The authors said "the estimated burden of infections with antibiotic-resistant bacteria in the EU/EEA is substantial compared to that of other infectious diseases, and increased since 2007. Strategies to prevent and control antibiotic-resistant bacteria require coordination at EU/EEA and global level. However, our study showed that the contribution of various antibiotic-resistant bacteria to the overall burden varies greatly between countries, thus highlighting the need for prevention and control strategies tailored to the need of each EU/EEA country".

The study estimates that about 33000 people die each year as a direct consequence of an infection due to bacteria resistant to antibiotics and that the burden of these infections is comparable to that of influenza, tuberculosis and HIV/AIDS combined.

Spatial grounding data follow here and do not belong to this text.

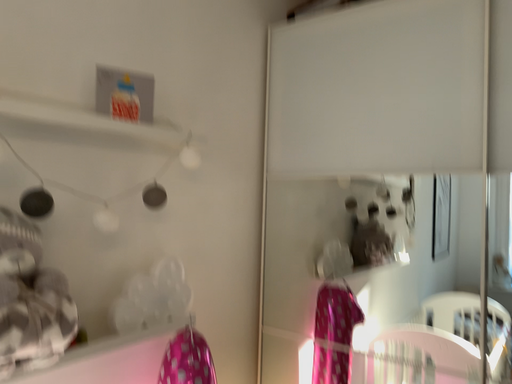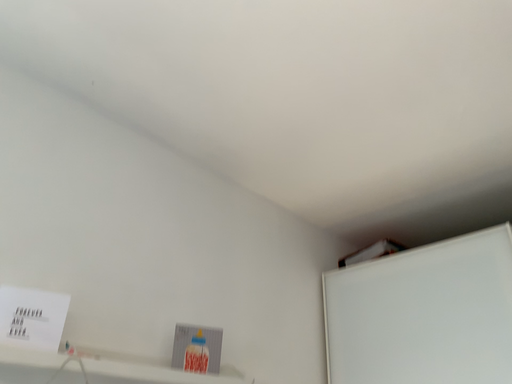 Question: How did the camera likely rotate when shooting the video?

Choices:
 (A) rotated right
 (B) rotated left

Answer: (B) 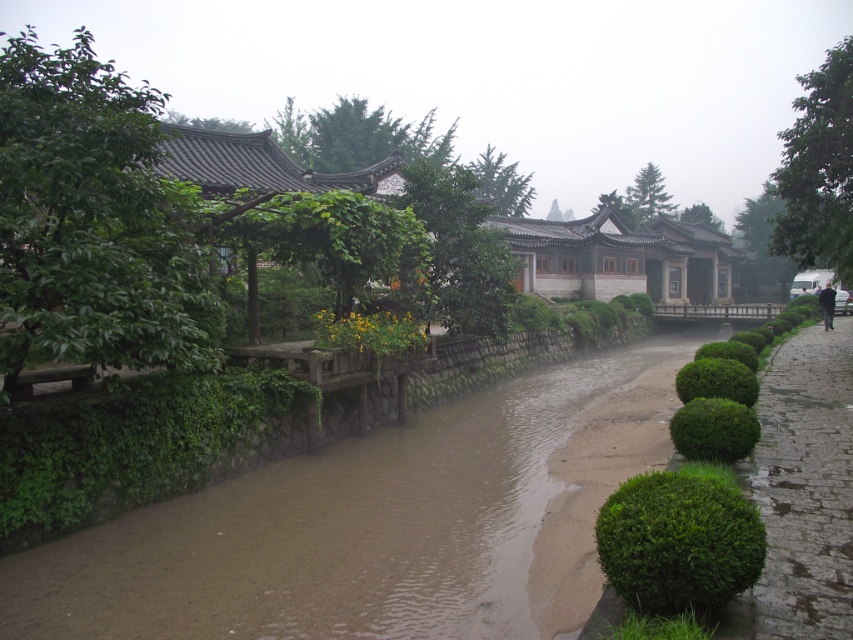 Which is more to the left, brown muddy water at center or paved stone path at right?

brown muddy water at center is more to the left.

Where is `brown muddy water at center`? This screenshot has height=640, width=853. brown muddy water at center is located at coordinates (378, 522).

The width and height of the screenshot is (853, 640). Find the location of `brown muddy water at center`. brown muddy water at center is located at coordinates (378, 522). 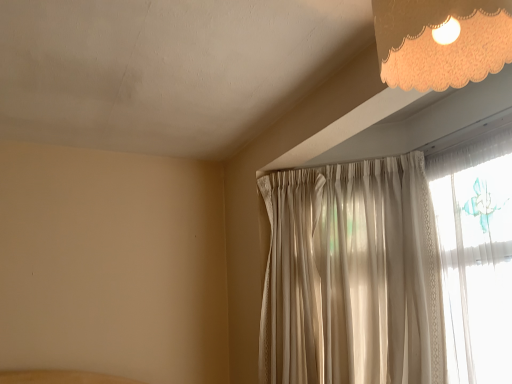 Question: Does point (435, 21) appear closer or farther from the camera than point (408, 324)?

Choices:
 (A) farther
 (B) closer

Answer: (B)

Question: From a real-world perspective, is ivory lace lampshade at upper right above or below silky white curtain at upper right?

Choices:
 (A) above
 (B) below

It also explains that 75% of the burden of disease is due to healthcare-associated infections (HAIs) and that reducing this through adequate infection prevention and control measures, as well as antibiotic stewardship, could be an achievable goal in healthcare settings.

Finally, the study shows that 39% of the burden is caused by infections with bacteria resistant to last-line antibiotics such as carbapenems and colistin. This is an increase from 2007 and is worrying because these antibiotics are the last treatment options available. When these are no longer effective, it is extremely difficult or, in many cases, impossible to treat infections.


The study was developed by experts at ECDC and the Burden of AMR Collaborative Group, and published in The Lancet Infectious Diseases. The results of this study are also used by the Organisation for Economic Co-operation and Development (OECD) to estimate the economic burden of antibiotic resistance.